One major consolation for United, aside from their much-improved performance in the second half, is that they will not face many challenges nearly as demanding as going up against a Pep Guardiola team for the rest of the season. That said, they can usefully learn to play with a little less reserve.
It was curious to see Mourinho engaged in a familiar tactical dance with Guardiola, one where he reacted to a manager who sought to impose himself on proceedings. Looking across the division at some of the other impressive teams, this may be the wrong approach. Liverpool City eviscerated Leicester by four goals to one, while Tottenham were even more dismissive of Stoke City, beating them 4-0. While last season was the year of the counterattack — brilliantly embodied by Leicester’s Premier League triumph — perhaps this may be the year where those who attack with ambition are rewarded.

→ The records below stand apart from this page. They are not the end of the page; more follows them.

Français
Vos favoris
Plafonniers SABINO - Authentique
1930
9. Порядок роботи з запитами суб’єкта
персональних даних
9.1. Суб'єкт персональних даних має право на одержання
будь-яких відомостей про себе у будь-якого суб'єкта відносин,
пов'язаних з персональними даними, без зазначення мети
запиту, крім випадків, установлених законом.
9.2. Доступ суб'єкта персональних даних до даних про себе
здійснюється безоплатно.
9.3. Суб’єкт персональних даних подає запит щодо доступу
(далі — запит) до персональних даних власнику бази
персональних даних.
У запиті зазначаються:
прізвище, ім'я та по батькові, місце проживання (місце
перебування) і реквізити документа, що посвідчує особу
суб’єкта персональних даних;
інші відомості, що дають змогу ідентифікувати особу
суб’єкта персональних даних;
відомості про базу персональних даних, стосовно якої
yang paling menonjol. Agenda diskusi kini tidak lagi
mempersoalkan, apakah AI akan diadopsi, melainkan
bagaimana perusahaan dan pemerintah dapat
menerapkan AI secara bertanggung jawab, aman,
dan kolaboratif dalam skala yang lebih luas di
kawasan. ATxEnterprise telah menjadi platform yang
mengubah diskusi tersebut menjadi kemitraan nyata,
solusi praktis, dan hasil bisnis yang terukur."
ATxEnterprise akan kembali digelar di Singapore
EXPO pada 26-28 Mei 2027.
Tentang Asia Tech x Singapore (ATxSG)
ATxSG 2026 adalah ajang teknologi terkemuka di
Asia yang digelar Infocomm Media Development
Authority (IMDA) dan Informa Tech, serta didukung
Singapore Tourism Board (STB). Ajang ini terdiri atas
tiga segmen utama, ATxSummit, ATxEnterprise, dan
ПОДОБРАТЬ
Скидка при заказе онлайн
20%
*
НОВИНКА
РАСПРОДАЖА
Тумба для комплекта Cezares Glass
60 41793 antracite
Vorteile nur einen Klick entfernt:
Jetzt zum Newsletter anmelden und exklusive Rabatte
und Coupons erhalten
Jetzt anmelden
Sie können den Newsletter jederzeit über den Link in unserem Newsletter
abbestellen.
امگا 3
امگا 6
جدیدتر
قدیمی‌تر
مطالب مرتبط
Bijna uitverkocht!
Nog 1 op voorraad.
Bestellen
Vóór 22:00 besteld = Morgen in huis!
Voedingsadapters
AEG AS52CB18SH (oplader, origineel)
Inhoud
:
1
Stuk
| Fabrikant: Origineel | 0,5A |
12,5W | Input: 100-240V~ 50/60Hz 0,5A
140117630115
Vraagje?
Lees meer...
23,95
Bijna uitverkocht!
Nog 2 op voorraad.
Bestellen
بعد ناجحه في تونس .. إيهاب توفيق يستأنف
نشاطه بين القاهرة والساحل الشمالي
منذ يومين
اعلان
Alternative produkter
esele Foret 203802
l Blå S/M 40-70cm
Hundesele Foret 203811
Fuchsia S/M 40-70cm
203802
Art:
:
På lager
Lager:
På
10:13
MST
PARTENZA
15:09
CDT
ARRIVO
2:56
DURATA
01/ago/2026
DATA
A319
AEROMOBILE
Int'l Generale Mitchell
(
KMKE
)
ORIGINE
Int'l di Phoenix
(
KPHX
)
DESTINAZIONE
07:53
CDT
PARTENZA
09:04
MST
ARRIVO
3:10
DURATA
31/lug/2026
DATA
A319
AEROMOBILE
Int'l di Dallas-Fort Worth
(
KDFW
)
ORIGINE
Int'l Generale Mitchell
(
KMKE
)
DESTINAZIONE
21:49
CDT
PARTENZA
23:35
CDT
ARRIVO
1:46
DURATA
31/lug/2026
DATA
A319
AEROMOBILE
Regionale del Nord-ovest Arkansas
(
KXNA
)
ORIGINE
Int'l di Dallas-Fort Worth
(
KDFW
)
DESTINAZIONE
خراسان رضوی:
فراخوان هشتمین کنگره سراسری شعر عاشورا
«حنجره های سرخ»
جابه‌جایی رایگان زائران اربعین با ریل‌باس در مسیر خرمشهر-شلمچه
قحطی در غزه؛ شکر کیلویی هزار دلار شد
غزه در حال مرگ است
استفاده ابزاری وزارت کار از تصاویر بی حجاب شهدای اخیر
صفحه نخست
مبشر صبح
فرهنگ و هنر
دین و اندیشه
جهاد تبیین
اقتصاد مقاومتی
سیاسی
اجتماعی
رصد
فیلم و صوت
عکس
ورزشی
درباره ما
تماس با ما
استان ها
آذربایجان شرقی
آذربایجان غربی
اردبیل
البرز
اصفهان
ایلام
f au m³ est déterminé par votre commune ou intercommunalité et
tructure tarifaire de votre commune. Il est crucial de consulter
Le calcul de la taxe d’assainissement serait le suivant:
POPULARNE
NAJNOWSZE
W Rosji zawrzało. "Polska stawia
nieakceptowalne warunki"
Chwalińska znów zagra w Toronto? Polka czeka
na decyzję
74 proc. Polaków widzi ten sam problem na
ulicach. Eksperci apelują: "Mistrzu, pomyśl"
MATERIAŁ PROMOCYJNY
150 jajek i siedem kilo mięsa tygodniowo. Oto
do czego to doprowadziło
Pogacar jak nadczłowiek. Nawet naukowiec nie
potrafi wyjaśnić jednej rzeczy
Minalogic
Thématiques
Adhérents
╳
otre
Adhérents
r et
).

This is why it was so encouraging to see Rashford surging forward on Saturday. He immediately broke some of the away side’s rhythm and showed them that they could not merely dictate terms as they wished. It is interesting, too, that he replaced Jesse Lingard, a player who can be decisive in the biggest matches but whose primary contribution is often his strength as a defender from the front. While Mourinho may argue that he is easing Rashford into the team, there must be something to be said for granting him a regular start.
Mourinho has already confirmed that Rashford will start in the Europa League against Feyenoord, stating “I trust him completely.” One obvious inference to be drawn is that he does not trust Lingard or Henrikh Mkhitaryan, both of whom he withdrew at half-time in the derby. It also apparently seems that Mourinho views creative players with suspicion, and that he may be only slightly more indulgent of them than Louis van Gaal. It is hard to imagine, say, Borussia Dortmund’s Thomas Tuchel starting a game of the derby’s magnitude with both Mkhitaryan and Anthony Martial on the bench. But Mourinho’s plan seems to be that he will steady the ship before bringing on his more mercurial players to affect the balance of the game.
The only problem with this “philosophy” — to use a much-hated word that was favoured by Mourinho’s predecessor at Old Trafford — is that it doesn’t suit too many forwards, who generally need to be involved in the game from the very beginning in order to get into their rhythm. This, again, is why Rashford is special. He has been compared variously — and, in some sense, validly — to both Thomas Muller for his ability to find space, and Patrick Kluivert for the skilful, rangy way in which he leads the line. Yet he is also reminiscent of a player far closer to the club’s history, and that is Ole Gunnar Solskjaer.
Like Solskjaer, Rashford has the rare ability to adjust almost immediately to the tempo of a match. This was notable not only against Manchester City, but also when he came on against Hull City in the previous Premier League game and against Iceland for England in the Euro 2016 tournament this summer. It is one thing to play without inhibition, which is often ascribed — perhaps patronisingly — to youth, but it is quite another to fit instantly into a manager’s tactical plans, particularly when the surroundings are as raucous as they were on Saturday.
Rashford’s directness has earned him a start in Mourinho’s team and may yet be the catalyst for a more open, attacking United side, one that sets the tone from the beginning of the game. It was striking that, at half-time, Mourinho opted for a change in formation to a 4-3-3, which sent Paul Pogba closer to the penalty area and saw Wayne Rooney and Rashford on either side of Zlatan Ibrahimovic. The team at once looked more potent in attack, and with slightly sharper finishing from Ibrahimovic would have drawn level.
If Rashford has indeed inspired his manager to make a lasting tactical change, then that will be one of the most impressive steps in a truly exciting young career. For now, though, he can reflect on having supplanted almost every other forward in United’s squad — an achievement which, given Mourinho’s unsparing standards, is remarkable in itself.